More from Tony's brain today: this one comes from the MIVOS Quartet's June 2009 performance at ISSUE that also featured Luke DuBois's string quartet "Hard Data." Tony Conrad's "Minor" takes a 31-pitch-to-the-octave scale (a step up from the usual twelve), and fairly common harmonies become unfamiliar.
The first chord sounds, then the second, in an angular harmonic move like something from late Wagner, and back to the first chord again. Or, wait, it sounds like a new chord now--the microtonal inflections giving each chord a different vector and acceleration, like looking at the same object at dusk instead of dawn.
The contentious history of the "minor" scale might have something to do with this. Harry Partch, whose influence trickled down through La Monte Young (and many, many others), used an "undertone" scale as well as an "overtone" scale. In this tuning, the composer would (essentially) multiply the base pitch by whole numbers for a major scale, and divide the base pitch for the minor scale. Young, on the other hand, just used the upper-reaches of the major scale (the multiples 6, 7, and 9) to form the minor triad: there were many more different conceptions of "minor" theorized in the 20th century alone, which is not to mention that the minor chord was the number one roadblock for just about every tuning theorist since "minor" came into being.

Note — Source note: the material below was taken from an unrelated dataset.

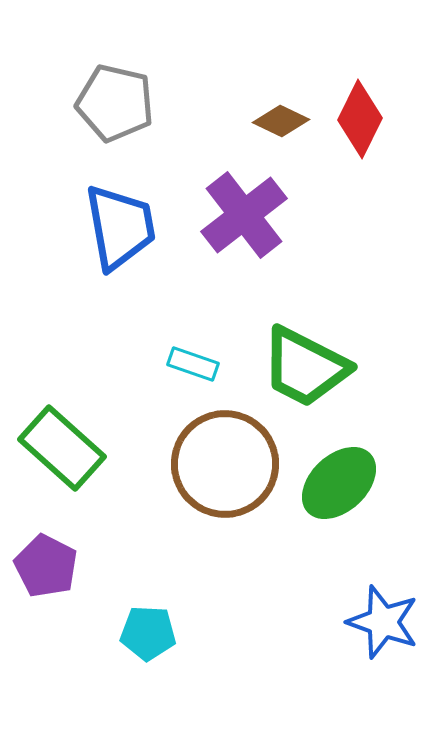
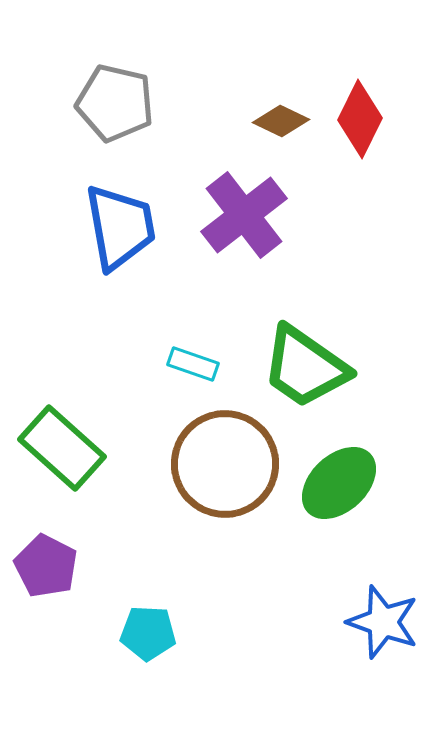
green trapezoid: rotated 8 degrees clockwise
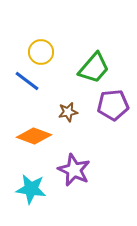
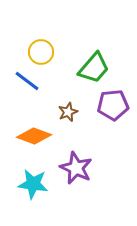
brown star: rotated 12 degrees counterclockwise
purple star: moved 2 px right, 2 px up
cyan star: moved 2 px right, 5 px up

Tony Conrad uses these "minor" tunings and more to defamiliarize the scale as we know it. For this performance, the MIVOS Quartet detuned their instruments ("scordatura") so that they could play in the same hand positions to reach strange notes on mistuned strings. The performance resonates with the open strings, and feels less like moving through standard chromatic harmony than like looking through a microscope at a large object and trying to keep the whole thing in your head at once.